Sin embargo, existe la posibilidad de que en el momento de dar a luz el recién nacido puede contagiarse con esta temible enfermedad y pueda sufrir complicaciones como meningitis.
El herpes en el recién nacido es una de las infecciones más graves que se pueden contraer en ése período y puede dejar secuelas neurológicas muy importantes en los niños que sobreviven.
Cuando la madre está infectada y las lesiones son visibles en los genitales días antes de que se produzca el parto, el mismo debe efectuarse por medio de la intervención quirúrgica conocida como cesárea.
Cuando existe la sospecha de padecer la enfermedad, el único modo certero para diagnosticar si una persona está infectada por el virus del herpes es por medio de exámenes en la sangre.
Y es aquí cuando se crean las dudas sobre si esos estudios debieran solicitarse en todas las mujeres en una etapa temprana del embarazo (en los primeros 3 meses), como sugieren en EU, donde también se cuestionan la relación costo-beneficio del sistema de salud que implicaría efectuar este tipo de pruebas en forma masiva.
Otros investigadores sostienen que se debiera realizar análisis para ver si padecen herpes todos los pacientes que consultan por otras enfermedades de transmisión sexual.
Uno de los principales argumentos en contra de estas medidas se basa en que "investigar a un grupo de personas para saber si posee el herpes podría generar problemas psicosexuales y psicosociales".
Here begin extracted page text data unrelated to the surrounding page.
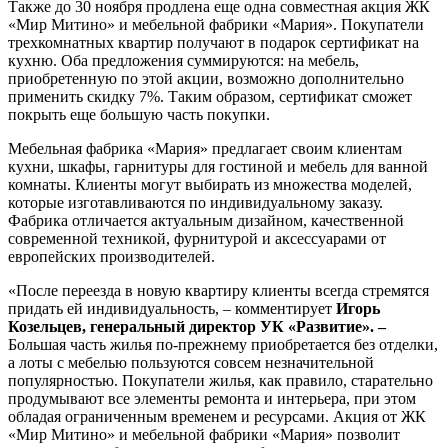
Также до 30 ноября продлена еще одна совместная акция ЖК
«Мир Митино» и мебельной фабрики «Мария». Покупатели
трехкомнатных квартир получают в подарок сертификат на
кухню. Оба предложения суммируются: на мебель,
приобретенную по этой акции, возможно дополнительно
применить скидку 7%. Таким образом, сертификат сможет
покрыть еще большую часть покупки.
Мебельная фабрика «Мария» предлагает своим клиентам
кухни, шкафы, гарнитуры для гостиной и мебель для ванной
комнаты. Клиенты могут выбирать из множества моделей,
которые изготавливаются по индивидуальному заказу.
Фабрика отличается актуальным дизайном, качественной
современной техникой, фурнитурой и аксессуарами от
европейских производителей.
«После переезда в новую квартиру клиенты всегда стремятся
придать ей индивидуальность, – комментирует
Игорь
Козельцев, генеральный директор УК «Развитие». –
Большая часть жилья по-прежнему приобретается без отделки,
а лоты с мебелью пользуются совсем незначительной
популярностью. Покупатели жилья, как правило, старательно
продумывают все элементы ремонта и интерьера, при этом
обладая ограниченным временем и ресурсами. Акция от ЖК
«Мир Митино» и мебельной фабрики «Мария» позволит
Estos trastornos serían el resultado de enterarse de que se padece de una enfermedad asintomática, que no tiene cura y que -por ahora- dura toda la vida.
El debate permanece abierto entre dos frentes: las consideraciones éticas de quienes creen que es un problema de salud pública tratar de determinar la mayor cantidad de personas infectadas por el virus del herpes 2, ya que podrían evitarse enfermedades muy complicadas en los recién nacidos.
Y por otra parte están los que consideran que es una intromisión en la conducta individual de las personas el analizar la sangre de quien no padece ninguna enfermedad declarada.
Una persona de quien se sospecha tenga una enfermedad de transmisión sexual -como el herpes- tiene el derecho a elegir si desea que su sangre sea o no analizada, pero para que pueda decidir con más libertad, es necesario que cuente con buena información, ya sea de parte de médicos o de las autoridades de salud pública.